# Smoking Tips Needed!



## target

Just got the digital masterbuilt electric smoker. Just wondering from all of the smoking guru's out there some things I should know, some tips, and some mistakes you guys have learned from.

Also tried smoking some pheasant thighs and legs yesterday and they cam out a real dull color. I now believe I oversmoked them, but how do you make them shiny like you get from a butcher?


----------



## fox412

When you oversmoke something it tends to have a bitter taste to it. Usually smaller pieces of meat you can smoke about half the time and then I gennerally wrap it in foil for the second half of the time. It will also depend on the type of wood that you are using. Hickory and cherry will oversmoke things faster than woods like apple and peach.

Since you have an electric model you would not have to wrap in foil.(take the wood out and just let the heat do the work) But doing this lets them cook in their own juices. Something you can do to produce the shine is to spray your meat with apple juice every 30 min. or so. I would rather leave the skin on poultry if possible(Skin helps keep the juices in).

One problem with novice smoker is that they tend to use too much wood.
Get on the net and do a search for recipes tips and other things you might want to know about cooking barbeque. There are a lot of good things out there.

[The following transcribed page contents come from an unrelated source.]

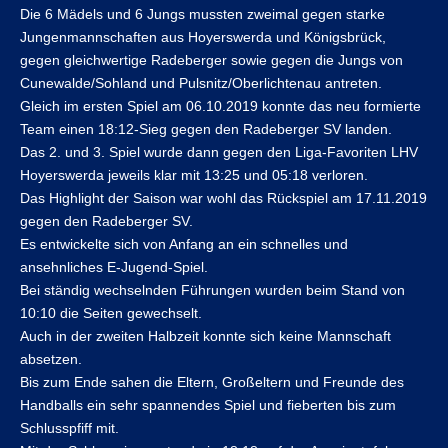
Die 6 Mädels und 6 Jungs mussten zweimal gegen starke
Jungenmannschaften aus Hoyerswerda und Königsbrück,
gegen gleichwertige Radeberger sowie gegen die Jungs von
Cunewalde/Sohland und Pulsnitz/Oberlichtenau antreten.
Gleich im ersten Spiel am 06.10.2019 konnte das neu formierte
Team einen 18:12-Sieg gegen den Radeberger SV landen.
Das 2. und 3. Spiel wurde dann gegen den Liga-Favoriten LHV
Hoyerswerda jeweils klar mit 13:25 und 05:18 verloren.
Das Highlight der Saison war wohl das Rückspiel am 17.11.2019
gegen den Radeberger SV.
Es entwickelte sich von Anfang an ein schnelles und
ansehnliches E-Jugend-Spiel.
Bei ständig wechselnden Führungen wurden beim Stand von
10:10 die Seiten gewechselt.
Auch in der zweiten Halbzeit konnte sich keine Mannschaft
absetzen.
Bis zum Ende sahen die Eltern, Großeltern und Freunde des
Handballs ein sehr spannendes Spiel und fieberten bis zum
Schlusspfiff mit.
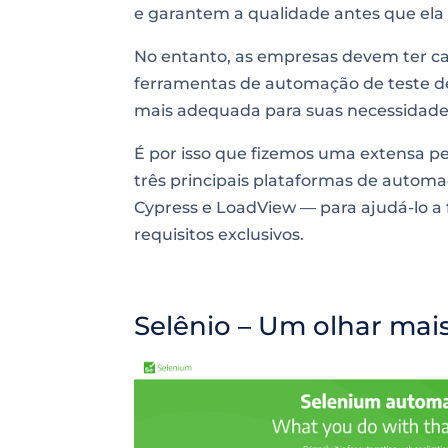
e garantem a qualidade antes que ela 
No entanto, as empresas devem ter ca
ferramentas de automação de teste de 
mais adequada para suas necessidades
É por isso que fizemos uma extensa 
três principais plataformas de automa
Cypress e LoadView — para ajudá-lo a f
requisitos exclusivos.
Selênio – Um olhar mai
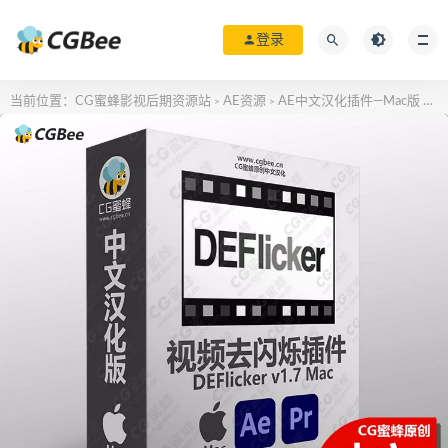
登录
当前位置：
CG蜜蜂影视后期资源站
AE资源
AE中文汉化插件—Mac版
Ma
>
>
>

There however, will be nothing better than the knowledge that you gain by cooking alot and experimenting with different things. You will make somethings that are great and you will make some that are not so great. The most important thing to remember while smoking food is that you should always have a beer in one hand while you do it.


----------



## Ref

Target,

Ken W. and I both have the digital Masterbuilt smoker. He uses his ALOT. Send him a PM with your questions. I'm sure he would be gald to try to answer them for you.

Ref


----------



## djleye

> you should always have a beer in one hand while you do it.


 I didn't know you could cook outdoors without one!!!! Can't belive anyone would even try it without a cold one. That's just wrong!! :eyeroll:


----------



## Remmi_&amp;_I

djleye said:


> you should always have a beer in one hand while you do it.
> 
> 
> 
> I didn't know you could cook outdoors without one!!!! Can't belive anyone would even try it without a cold one. That's just wrong!! :eyeroll:
Click to expand...

Agreed :beer:


----------



## MossyMO

Been smoking for quite a few years, Monday I purchased the Masterbuilt smoker also. Wanted it for smaller batches, smoking meals and so I could have better heat control so I can smoke year around. The sale price Scheels has them at this week can not be beat and Scheels also accepts competitor's coupons !!!
I did consult Ken W before I made the purchase, I thought I had remembered that it was the model he has.
Sunday I had brined and marinated up 10 pounds of jerky, so Monday night I tried out the new smoker, I must say that I was impressed. It put out good smoke and seems to be a good product for the price. On Saturday I am going to smoke 4 venison hams and 2 back straps I have been brining and injecting brine into since Sunday, I love this time of year !!!


----------



## Field Hunter

I've got a 36" gas smoker....gas is what I prefer as you can get good heat in the Winter weather we have in ND. Electric should be fine.

There are two ways to smoke meat.
Cold smoking.....Under 130 degrees with light smoke.
Hot smoking......over 130 degrees up to about 230 degrees with higher levels of smoke.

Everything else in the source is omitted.